Un uovo sfonda la quarta parete / 4 Dicembre 2015 in I figli della violenza

ATTENZIONE su indicazione dell'autore, la recensione potrebbe contenere anticipazioni della trama

Benché (e non vorrei sbagliarmi) non fosse un ammiratore del Neorealismo cinematografico italiano, nel 1950 Luis Buñuel offrì al pubblico un film che, apparentemente, sembra condividere lo spirito del citato movimento culturale.
“Sembra”, per l’appunto, perché, in realtà, ne I figli della violenza, scientemente, viene evitata qualsiasi parvenza di positività e, soprattutto, qualsivoglia velleità estetica che non sia immediatamente riconducibile al sentimento surrealista a cui il regista spagnolo non sa e non può rinunciare.

Dopo aver visitato la periferia di Città del Messico ed aver conosciuto in prima persona molti rappresentanti delle masse di derelitti accalcate ai margini di una città in piena espansione economica, Buñuel affidò alle vicende di tre ragazzini l’architettura di una storia di miseria che affonda le proprie radici nella mancanza di Amore: Pedro è frutto di uno stupro, Jaibo non ha mai conosciuto i propri genitori, Ojitos è stato abbandonato dal padre in un mercato.

La scelta di Buñuel, quantomai realista, è quella di mostrare il totale abbrutimento di una società in cui i buoni sentimenti non sono giustificati e, anzi, sono causa di problemi, un contesto in cui perfino i bambini più piccoli, ormai, sono moralmente corrotti (vedi, le risate insistite dei fratelli minori di Pedro quando il ragazzino ripete più volte alla madre di avere fame e lei lo tratta malamente).
Forte anche dell’esperienza documentaristica di Terra senza pane, Buñuel mette in scena una serie di situazioni volutamente estreme ma non per questo improbabili, in cui vige la massima di hobbesiana memoria per cui homo homini lupus, e che si conclude con una scena terribilmente cruda, incapace di lasciare scampo alla serenità dello spettatore.

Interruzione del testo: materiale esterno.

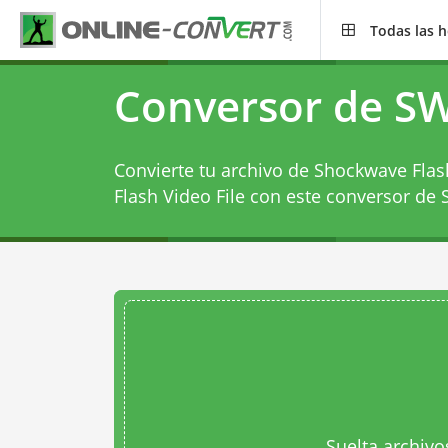
Todas las 
Conversor de SW
Convierte tu archivo de Shockwave Fla
Flash Video File con este
conversor de 
Suelta archivo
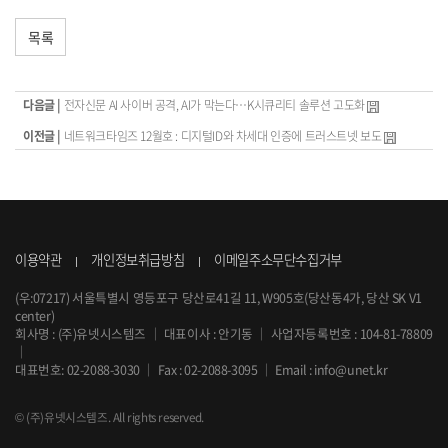
목록
다음글 |
전자신문 AI 사이버 공격, AI가 막는다…K시큐리티 솔루션 고도화
이전글 |
네트워크타임즈 12월호 : 디지털ID와 차세대 인증에 트러스트넷 보도
이용약관
개인정보취급방침
이메일주소무단수집거부
(우:07217) 서울특별시 영등포구 당산로41길 11, W905호(당산동4가, 당산 SK V1
center)
회사명 : (주)유넷시스템즈
｜
대표이사 : 안기동
｜
사업자등록번호 : 104-81-78809
｜
대표번호:
02-2088-3030
｜
Fax : 02-2088-3095
｜
Email :
info@unet.kr
© (주)유넷시스템즈. All rights reserved.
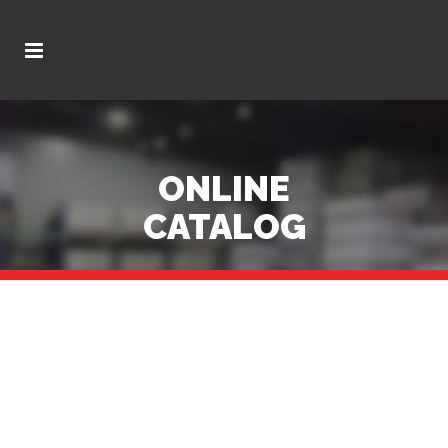
ONLINE
CATALOG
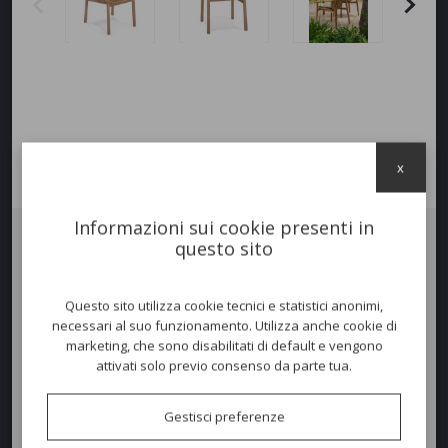
x
Informazioni sui cookie presenti in
questo sito
Sedia TWINS Teak
La nuova linea Twins si compone di una ampia gamma di articoli, dal
Questo sito utilizza cookie tecnici e statistici anonimi,
dining fino al living.
necessari al suo funzionamento. Utilizza anche cookie di
I materiali sono il solo Teak certificato FSC® oppure la combinazione
marketing, che sono disabilitati di default e vengono
di alluminio verniciato e Teak.
attivati solo previo consenso da parte tua.
Combinazione di confort e design racchiusi in questa collezione.
Gestisci preferenze
Dimensioni e peso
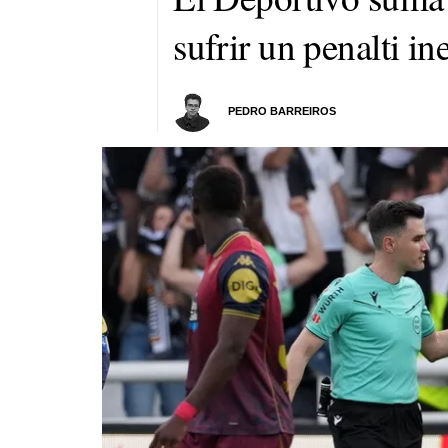
sufrir un penalti in
PEDRO BARREIROS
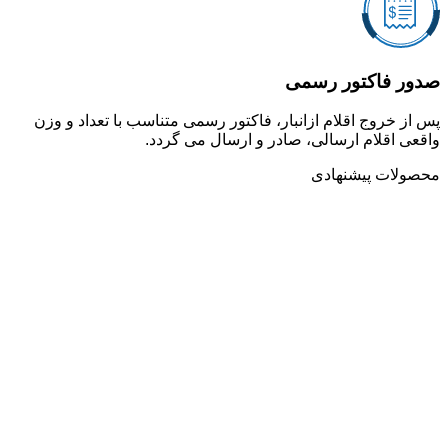
صدور فاکتور رسمی
پس از خروج اقلام ازانبار، فاکتور رسمی متناسب با تعداد و وزن
واقعی اقلام ارسالی، صادر و ارسال می گردد.
محصولات پیشنهادی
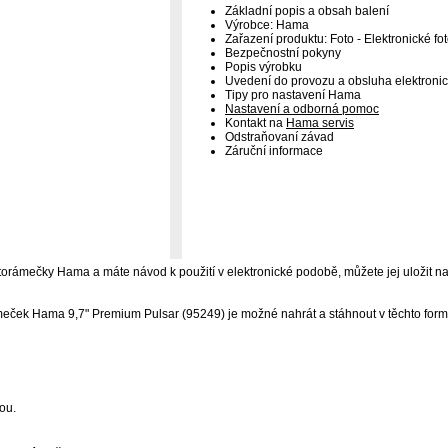
Základní popis a obsah balení
Výrobce: Hama
Zařazení produktu: Foto - Elektronické f
Bezpečnostní pokyny
Popis výrobku
Uvedení do provozu a obsluha elektroni
Tipy pro nastavení Hama
Nastavení a odborná pomoc
Kontakt na
Hama servis
Odstraňovaní závad
Záruční informace
fotorámečky Hama a máte návod k použití v elektronické podobě, můžete jej uložit na
meček Hama 9,7" Premium Pulsar (95249) je možné nahrát a stáhnout v těchto form
ou.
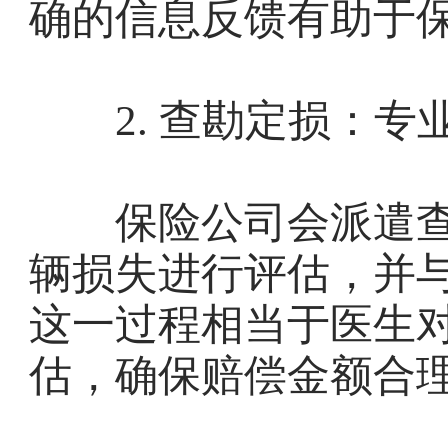
确的信息反馈有助于
2. 查勘定损：专
保险公司会派遣查
辆损失进行评估，并
这一过程相当于医生
估，确保赔偿金额合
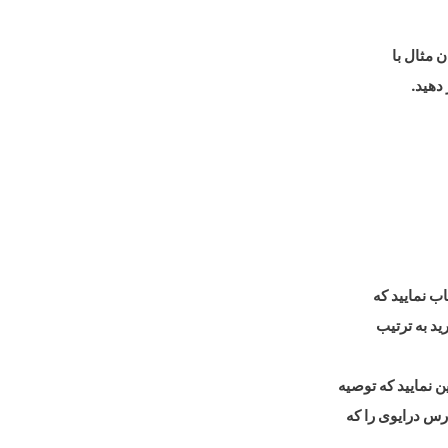
ب نمایید که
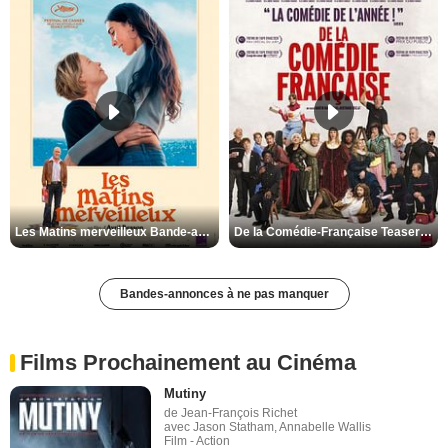
Les Matins merveilleux Bande-annonce VF
De la Comédie-Française Teaser VF
Bandes-annonces à ne pas manquer
Films Prochainement au Cinéma
Mutiny
de Jean-François Richet
avec Jason Statham, Annabelle Wallis
Film - Action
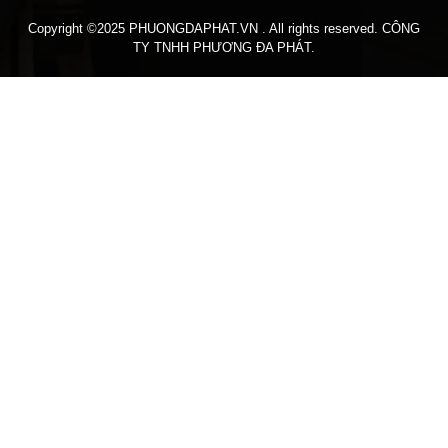
Copyright ©2025 PHUONGDAPHAT.VN . All rights reserved. CÔNG
TY TNHH PHƯƠNG ĐA PHÁT.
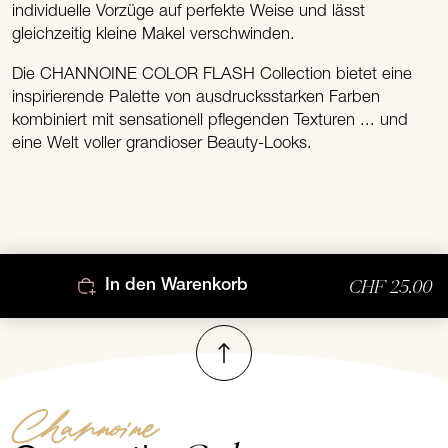
individuelle Vorzüge auf perfekte Weise und lässt
gleichzeitig kleine Makel verschwinden.
Die CHANNOINE COLOR FLASH Collection bietet eine
inspirierende Palette von ausdrucksstarken Farben
kombiniert mit sensationell pflegenden Texturen ... und
eine Welt voller grandioser Beauty-Looks.
CHF 25.00
In den Warenkorb
Nach oben
Channoine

Il contrasto tra la civiltà metropolitana contemporanea e il micro-universo di derelitti che vive a margine di essa è ancora più stridente quando Buñuel sceglie di rappresentare quest’ultimo come un luogo fuori dal tempo e dallo spazio, e affidando a strumenti palesemente arcaici, come i sassi, i bastoni e i coltelli, la risoluzione dei conflitti, mostrando i rifugi costruiti alla bell’e meglio in cui le genti convivono ammassate le une sulle altre, in una promiscuità quasi primitiva in cui vigono ancora i retaggi superstiziosi di un passato che, qui, è -in realtà- tempo presente.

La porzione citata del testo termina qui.